◆ Aim of the exercise
Below is a set of records; print all of them exactly as written.

◆ Data for the task
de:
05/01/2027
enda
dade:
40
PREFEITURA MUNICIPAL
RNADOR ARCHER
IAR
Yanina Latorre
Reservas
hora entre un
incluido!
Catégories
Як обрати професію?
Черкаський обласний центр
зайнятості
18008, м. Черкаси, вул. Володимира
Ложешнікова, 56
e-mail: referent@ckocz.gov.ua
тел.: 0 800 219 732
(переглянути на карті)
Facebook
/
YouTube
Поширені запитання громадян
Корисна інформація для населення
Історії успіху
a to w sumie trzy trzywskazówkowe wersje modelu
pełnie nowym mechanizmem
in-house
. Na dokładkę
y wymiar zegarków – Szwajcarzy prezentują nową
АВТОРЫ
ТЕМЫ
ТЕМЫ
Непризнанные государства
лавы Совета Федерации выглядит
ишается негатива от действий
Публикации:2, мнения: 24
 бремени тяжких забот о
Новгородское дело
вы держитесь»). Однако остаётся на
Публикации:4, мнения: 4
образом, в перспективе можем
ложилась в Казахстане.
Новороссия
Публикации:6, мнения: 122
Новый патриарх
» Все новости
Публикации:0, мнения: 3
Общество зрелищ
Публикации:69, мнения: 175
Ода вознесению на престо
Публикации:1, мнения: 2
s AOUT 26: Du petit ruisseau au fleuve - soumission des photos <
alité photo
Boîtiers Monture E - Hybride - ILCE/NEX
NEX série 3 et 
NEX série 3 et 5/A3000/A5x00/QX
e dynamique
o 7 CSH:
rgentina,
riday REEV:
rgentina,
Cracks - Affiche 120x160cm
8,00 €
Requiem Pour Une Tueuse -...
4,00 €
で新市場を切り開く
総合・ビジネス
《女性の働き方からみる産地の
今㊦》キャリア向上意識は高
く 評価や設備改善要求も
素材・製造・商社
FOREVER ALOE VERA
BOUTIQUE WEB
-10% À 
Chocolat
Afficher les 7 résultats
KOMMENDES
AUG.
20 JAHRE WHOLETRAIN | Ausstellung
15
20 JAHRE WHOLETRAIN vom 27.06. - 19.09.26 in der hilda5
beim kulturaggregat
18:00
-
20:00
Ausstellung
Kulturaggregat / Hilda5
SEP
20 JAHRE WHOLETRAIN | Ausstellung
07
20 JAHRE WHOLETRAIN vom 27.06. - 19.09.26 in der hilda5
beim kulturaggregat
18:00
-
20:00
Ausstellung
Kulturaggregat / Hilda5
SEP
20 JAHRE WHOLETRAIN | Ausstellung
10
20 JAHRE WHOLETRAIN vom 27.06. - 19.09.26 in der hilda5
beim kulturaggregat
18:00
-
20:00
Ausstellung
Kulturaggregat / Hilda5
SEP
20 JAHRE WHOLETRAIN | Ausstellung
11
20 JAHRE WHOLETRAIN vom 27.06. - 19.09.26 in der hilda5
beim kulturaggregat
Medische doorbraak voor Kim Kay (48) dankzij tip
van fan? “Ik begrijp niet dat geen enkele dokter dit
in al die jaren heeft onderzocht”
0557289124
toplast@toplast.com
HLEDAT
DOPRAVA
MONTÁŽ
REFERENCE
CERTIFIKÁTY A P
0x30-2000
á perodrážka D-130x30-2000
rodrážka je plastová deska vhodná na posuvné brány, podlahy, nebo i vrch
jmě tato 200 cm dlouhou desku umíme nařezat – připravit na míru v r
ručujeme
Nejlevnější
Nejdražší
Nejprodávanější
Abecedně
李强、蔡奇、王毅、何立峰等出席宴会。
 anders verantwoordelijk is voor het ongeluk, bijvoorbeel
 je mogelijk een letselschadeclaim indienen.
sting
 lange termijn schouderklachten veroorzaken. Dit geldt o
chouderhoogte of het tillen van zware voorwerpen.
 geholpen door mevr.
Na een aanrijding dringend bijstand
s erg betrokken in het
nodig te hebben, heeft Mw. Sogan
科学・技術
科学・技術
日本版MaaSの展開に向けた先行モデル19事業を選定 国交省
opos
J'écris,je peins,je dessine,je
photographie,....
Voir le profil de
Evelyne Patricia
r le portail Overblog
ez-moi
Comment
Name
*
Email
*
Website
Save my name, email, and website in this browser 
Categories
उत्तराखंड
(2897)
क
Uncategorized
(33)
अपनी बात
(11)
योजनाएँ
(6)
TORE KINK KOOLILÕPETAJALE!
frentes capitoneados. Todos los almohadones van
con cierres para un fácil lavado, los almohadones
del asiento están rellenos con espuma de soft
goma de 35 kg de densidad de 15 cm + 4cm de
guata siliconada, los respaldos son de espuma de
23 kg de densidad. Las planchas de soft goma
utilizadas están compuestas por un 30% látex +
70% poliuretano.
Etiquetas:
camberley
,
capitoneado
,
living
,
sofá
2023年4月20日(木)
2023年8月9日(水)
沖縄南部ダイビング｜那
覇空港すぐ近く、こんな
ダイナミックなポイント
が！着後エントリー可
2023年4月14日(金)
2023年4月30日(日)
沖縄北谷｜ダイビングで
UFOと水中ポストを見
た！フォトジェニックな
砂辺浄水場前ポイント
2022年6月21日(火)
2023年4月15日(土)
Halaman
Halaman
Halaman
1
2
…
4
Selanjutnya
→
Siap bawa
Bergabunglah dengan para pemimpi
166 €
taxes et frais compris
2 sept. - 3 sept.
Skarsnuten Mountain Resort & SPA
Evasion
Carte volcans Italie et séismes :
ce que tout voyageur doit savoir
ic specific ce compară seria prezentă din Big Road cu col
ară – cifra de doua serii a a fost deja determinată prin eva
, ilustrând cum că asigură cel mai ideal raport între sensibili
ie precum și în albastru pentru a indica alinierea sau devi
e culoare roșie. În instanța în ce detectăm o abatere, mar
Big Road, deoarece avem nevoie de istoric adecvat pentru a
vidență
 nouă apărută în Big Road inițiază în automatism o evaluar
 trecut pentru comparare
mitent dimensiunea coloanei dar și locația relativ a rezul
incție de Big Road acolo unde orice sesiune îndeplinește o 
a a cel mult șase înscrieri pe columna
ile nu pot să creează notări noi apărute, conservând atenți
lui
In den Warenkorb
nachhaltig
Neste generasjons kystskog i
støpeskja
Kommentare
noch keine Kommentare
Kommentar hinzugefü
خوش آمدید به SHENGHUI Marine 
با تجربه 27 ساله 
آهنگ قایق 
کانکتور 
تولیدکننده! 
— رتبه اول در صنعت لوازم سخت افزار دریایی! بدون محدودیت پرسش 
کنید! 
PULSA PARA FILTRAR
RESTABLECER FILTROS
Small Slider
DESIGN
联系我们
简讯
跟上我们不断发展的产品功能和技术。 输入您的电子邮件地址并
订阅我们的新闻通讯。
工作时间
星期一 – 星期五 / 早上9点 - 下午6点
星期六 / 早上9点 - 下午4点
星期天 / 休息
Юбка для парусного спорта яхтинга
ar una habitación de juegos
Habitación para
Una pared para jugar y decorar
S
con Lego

◆ Exercise response
de:
05/01/2027
enda
dade:
40
PREFEITURA MUNICIPAL
RNADOR ARCHER
IAR
Yanina Latorre
Reservas
hora entre un
incluido!
Catégories
Як обрати професію?
Черкаський обласний центр
зайнятості
18008, м. Черкаси, вул. Володимира
Ложешнікова, 56
e-mail: referent@ckocz.gov.ua
тел.: 0 800 219 732
(переглянути на карті)
Facebook
/
YouTube
Поширені запитання громадян
Корисна інформація для населення
Історії успіху
a to w sumie trzy trzywskazówkowe wersje modelu
pełnie nowym mechanizmem
in-house
. Na dokładkę
y wymiar zegarków – Szwajcarzy prezentują nową
АВТОРЫ
ТЕМЫ
ТЕМЫ
Непризнанные государства
лавы Совета Федерации выглядит
ишается негатива от действий
Публикации:2, мнения: 24
 бремени тяжких забот о
Новгородское дело
вы держитесь»). Однако остаётся на
Публикации:4, мнения: 4
образом, в перспективе можем
ложилась в Казахстане.
Новороссия
Публикации:6, мнения: 122
Новый патриарх
» Все новости
Публикации:0, мнения: 3
Общество зрелищ
Публикации:69, мнения: 175
Ода вознесению на престо
Публикации:1, мнения: 2
s AOUT 26: Du petit ruisseau au fleuve - soumission des photos <
alité photo
Boîtiers Monture E - Hybride - ILCE/NEX
NEX série 3 et 
NEX série 3 et 5/A3000/A5x00/QX
e dynamique
o 7 CSH:
rgentina,
riday REEV:
rgentina,
Cracks - Affiche 120x160cm
8,00 €
Requiem Pour Une Tueuse -...
4,00 €
で新市場を切り開く
総合・ビジネス
《女性の働き方からみる産地の
今㊦》キャリア向上意識は高
く 評価や設備改善要求も
素材・製造・商社
FOREVER ALOE VERA
BOUTIQUE WEB
-10% À 
Chocolat
Afficher les 7 résultats
KOMMENDES
AUG.
20 JAHRE WHOLETRAIN | Ausstellung
15
20 JAHRE WHOLETRAIN vom 27.06. - 19.09.26 in der hilda5
beim kulturaggregat
18:00
-
20:00
Ausstellung
Kulturaggregat / Hilda5
SEP
20 JAHRE WHOLETRAIN | Ausstellung
07
20 JAHRE WHOLETRAIN vom 27.06. - 19.09.26 in der hilda5
beim kulturaggregat
18:00
-
20:00
Ausstellung
Kulturaggregat / Hilda5
SEP
20 JAHRE WHOLETRAIN | Ausstellung
10
20 JAHRE WHOLETRAIN vom 27.06. - 19.09.26 in der hilda5
beim kulturaggregat
18:00
-
20:00
Ausstellung
Kulturaggregat / Hilda5
SEP
20 JAHRE WHOLETRAIN | Ausstellung
11
20 JAHRE WHOLETRAIN vom 27.06. - 19.09.26 in der hilda5
beim kulturaggregat
Medische doorbraak voor Kim Kay (48) dankzij tip
van fan? “Ik begrijp niet dat geen enkele dokter dit
in al die jaren heeft onderzocht”
0557289124
toplast@toplast.com
HLEDAT
DOPRAVA
MONTÁŽ
REFERENCE
CERTIFIKÁTY A P
0x30-2000
á perodrážka D-130x30-2000
rodrážka je plastová deska vhodná na posuvné brány, podlahy, nebo i vrch
jmě tato 200 cm dlouhou desku umíme nařezat – připravit na míru v r
ručujeme
Nejlevnější
Nejdražší
Nejprodávanější
Abecedně
李强、蔡奇、王毅、何立峰等出席宴会。
 anders verantwoordelijk is voor het ongeluk, bijvoorbeel
 je mogelijk een letselschadeclaim indienen.
sting
 lange termijn schouderklachten veroorzaken. Dit geldt o
chouderhoogte of het tillen van zware voorwerpen.
 geholpen door mevr.
Na een aanrijding dringend bijstand
s erg betrokken in het
nodig te hebben, heeft Mw. Sogan
科学・技術
科学・技術
日本版MaaSの展開に向けた先行モデル19事業を選定 国交省
opos
J'écris,je peins,je dessine,je
photographie,....
Voir le profil de
Evelyne Patricia
r le portail Overblog
ez-moi
Comment
Name
*
Email
*
Website
Save my name, email, and website in this browser 
Categories
उत्तराखंड
(2897)
क
Uncategorized
(33)
अपनी बात
(11)
योजनाएँ
(6)
TORE KINK KOOLILÕPETAJALE!
frentes capitoneados. Todos los almohadones van
con cierres para un fácil lavado, los almohadones
del asiento están rellenos con espuma de soft
goma de 35 kg de densidad de 15 cm + 4cm de
guata siliconada, los respaldos son de espuma de
23 kg de densidad. Las planchas de soft goma
utilizadas están compuestas por un 30% látex +
70% poliuretano.
Etiquetas:
camberley
,
capitoneado
,
living
,
sofá
2023年4月20日(木)
2023年8月9日(水)
沖縄南部ダイビング｜那
覇空港すぐ近く、こんな
ダイナミックなポイント
が！着後エントリー可
2023年4月14日(金)
2023年4月30日(日)
沖縄北谷｜ダイビングで
UFOと水中ポストを見
た！フォトジェニックな
砂辺浄水場前ポイント
2022年6月21日(火)
2023年4月15日(土)
Halaman
Halaman
Halaman
1
2
…
4
Selanjutnya
→
Siap bawa
Bergabunglah dengan para pemimpi
166 €
taxes et frais compris
2 sept. - 3 sept.
Skarsnuten Mountain Resort & SPA
Evasion
Carte volcans Italie et séismes :
ce que tout voyageur doit savoir
ic specific ce compară seria prezentă din Big Road cu col
ară – cifra de doua serii a a fost deja determinată prin eva
, ilustrând cum că asigură cel mai ideal raport între sensibili
ie precum și în albastru pentru a indica alinierea sau devi
e culoare roșie. În instanța în ce detectăm o abatere, mar
Big Road, deoarece avem nevoie de istoric adecvat pentru a
vidență
 nouă apărută în Big Road inițiază în automatism o evaluar
 trecut pentru comparare
mitent dimensiunea coloanei dar și locația relativ a rezul
incție de Big Road acolo unde orice sesiune îndeplinește o 
a a cel mult șase înscrieri pe columna
ile nu pot să creează notări noi apărute, conservând atenți
lui
In den Warenkorb
nachhaltig
Neste generasjons kystskog i
støpeskja
Kommentare
noch keine Kommentare
Kommentar hinzugefü
خوش آمدید به SHENGHUI Marine 
با تجربه 27 ساله 
آهنگ قایق 
کانکتور 
تولیدکننده! 
— رتبه اول در صنعت لوازم سخت افزار دریایی! بدون محدودیت پرسش 
کنید! 
PULSA PARA FILTRAR
RESTABLECER FILTROS
Small Slider
DESIGN
联系我们
简讯
跟上我们不断发展的产品功能和技术。 输入您的电子邮件地址并
订阅我们的新闻通讯。
工作时间
星期一 – 星期五 / 早上9点 - 下午6点
星期六 / 早上9点 - 下午4点
星期天 / 休息
Юбка для парусного спорта яхтинга
ar una habitación de juegos
Habitación para
Una pared para jugar y decorar
S
con Lego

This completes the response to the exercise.